## Exercise details
Sort through the listing below and keep each line with the word "ψευδάργυρος". Copy those.

## Source material
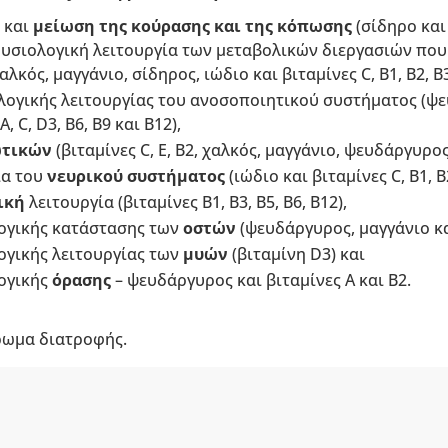
και
μείωση της κούρασης και της κόπωσης
(σίδηρο και 
η φυσιολογική λειτουργία των μεταβολικών διεργασιών π
κός, μαγγάνιο, σίδηρος, ιώδιο και βιταμίνες C, B1, B2, B3,
λογικής λειτουργίας του ανοσοποιητικού συστήματος (ψε
, C, D3, B6, B9 και B12),
ωτικών
(βιταμίνες C, E, B2, χαλκός, μαγγάνιο, ψευδάργυρος
ία του
νευρικού συστήματος
(ιώδιο και βιταμίνες C, B1, B2
ική
λειτουργία (βιταμίνες B1, B3, B5, B6, B12),
ογικής κατάστασης των
οστών
(ψευδάργυρος, μαγγάνιο και
ογικής λειτουργίας των
μυών
(βιταμίνη D3) και
ογικής
όρασης
– ψευδάργυρος και βιταμίνες Α και B2.
ρωμα διατροφής.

## Worked solution
(βιταμίνες C, E, B2, χαλκός, μαγγάνιο, ψευδάργυρος
(ψευδάργυρος, μαγγάνιο και
– ψευδάργυρος και βιταμίνες Α και B2.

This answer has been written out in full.